If the score only holds in one window, the window is doing the work.

How does lookahead bias leak into a backtest?

Lookahead bias is using information a trade could not have known yet. Filling at the day's close when your signal needs that same close to fire, using a revised data point that arrived later, or sizing on a figure published after the entry all hand the backtest a peek at the future. Win rate and EV both climb on knowledge you would not have had live.

This one hides well, because the equity curve looks legitimate. Walk one suspect trade through real time: at the moment of entry, was every input already published. If the answer is no, the edge is partly built on hindsight, and the Edge Score is reading numbers you cannot reproduce.

Why does picking the best of many strategies inflate the result?

Run fifty variations and one will top the list by luck alone. Pick that winner and you have selected for a lucky run, not a real edge. The backtest of the best of fifty looks excellent, so its Edge Score does too, even when none of the fifty holds a true edge.

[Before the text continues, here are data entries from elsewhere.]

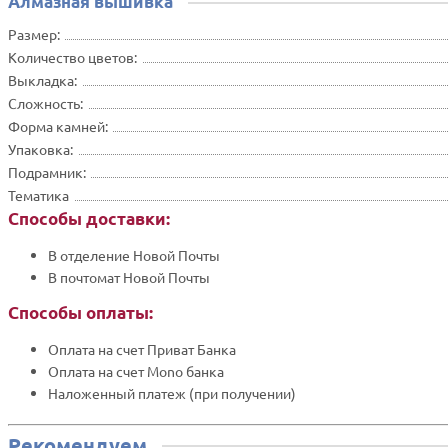
Алмазная вышивка
Размер:
Количество цветов:
Выкладка:
Сложность:
Форма камней:
Упаковка:
Подрамник:
Тематика
Способы доставки:
В отделение Новой Почты
В почтомат Новой Почты
Способы оплаты:
Оплата на счет Приват Банка
Оплата на счет Mono банка
Наложенный платеж (при получении)
Рекомендуем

The more combinations you try, the higher the best score climbs on noise. Decide your rules before you test, and count how many variants you ran. If the strong score only appeared after a wide search, treat it as a candidate to validate, not a verdict. Out of sample trades and a Stability Score sort the real winner from the lucky one.

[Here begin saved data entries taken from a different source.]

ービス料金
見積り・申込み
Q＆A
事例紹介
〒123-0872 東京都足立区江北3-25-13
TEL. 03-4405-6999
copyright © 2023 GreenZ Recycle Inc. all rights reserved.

Your best backtest is the luckiest one you kept.

Which Edge Score input does each mistake inflate?

Each mistake pushes on a specific part of the score, and each has a check that brings the number back to the real edge.

MistakeEdge Score input it liftsHow to catch it
Costs left outEV per trade, Edge VelocityUpload net trades, costs already removed
OverfittingEdge Magnitude, Edge ConsistencyHold out a sample, validate out of sample
In sample onlyThe whole scoreKeep a holdout set, read the Stability Score
Cherry picked windowEdge ConsistencyTest across several years and regimes
Lookahead biasWin rate, EV per tradeReplay a trade in real time, check inputs were published
Best of manyThe whole scoreFix rules first, validate the winner

One source the score guards against on its own is sample size. A confidence multiplier scales the score down when the trade count is low and reaches full weight at 500 trades, so a thin backtest cannot post a full number. The six mistakes above live in the trade data itself, which the multiplier does not touch. How many trades you need to validate a strategy covers the sample size math.

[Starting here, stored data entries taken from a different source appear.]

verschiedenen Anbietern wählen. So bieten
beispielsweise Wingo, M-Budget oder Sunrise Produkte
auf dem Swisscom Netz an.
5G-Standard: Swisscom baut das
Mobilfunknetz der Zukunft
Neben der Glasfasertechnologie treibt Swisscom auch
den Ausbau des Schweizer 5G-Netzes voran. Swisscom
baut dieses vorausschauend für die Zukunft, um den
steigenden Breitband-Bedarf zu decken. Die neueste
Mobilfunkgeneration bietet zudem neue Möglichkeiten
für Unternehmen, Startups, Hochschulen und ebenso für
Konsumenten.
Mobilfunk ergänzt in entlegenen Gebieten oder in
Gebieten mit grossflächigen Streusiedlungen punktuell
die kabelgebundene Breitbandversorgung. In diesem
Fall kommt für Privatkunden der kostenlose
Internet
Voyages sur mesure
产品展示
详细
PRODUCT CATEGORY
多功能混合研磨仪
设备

An Edge Score is honest about the trades you give it. It cannot see the trade you stripped of costs, the parameter you tuned to the past, or the window you chose because it looked good. Fix those at the source and the score settles to the truth, which is the number worth having. One caveat: a backtest that passes every check here can still fail live, because clean inputs buy you a fair test, not a verdict. To go deeper on telling a real edge from a lucky streak, see real edge or lucky streak, then read your Edge Score on trades you can stand behind.

Frequently asked questions

No. An Edge Score grades the statistical edge in a backtest, not your future profit. A strong score on a clean, well sized backtest is a green light to validate the strategy, not a guarantee. Profit depends on trading it live with the same costs and conditions the score was built on.
Yes. This is the one inflation source the score guards against on its own. A confidence multiplier scales the score down when the trade count is low and reaches full weight at 500 trades, so a thin backtest cannot post a full score. The mistakes in this article live in the trade data itself, which the multiplier does not touch.
Not from the backtest alone. The Edge Score grades the history you upload, and an overfit run looks strong in that history. Catching it takes out of sample trades: run the strategy through Validation and read the Stability Score, which scores trades the backtest never saw.
Yes. Subtract commissions, spread, and slippage so each trade reflects what you actually keep. Quantprove scores the numbers in your file and cannot tell gross from net, so a cost free log reports a higher EV per trade and a higher Edge Score than the strategy earns.
The lower one. The drop is the inflation leaving. A score built on net trades, a full date range, and a held back sample is the honest read, and an honest read is the one you can plan around.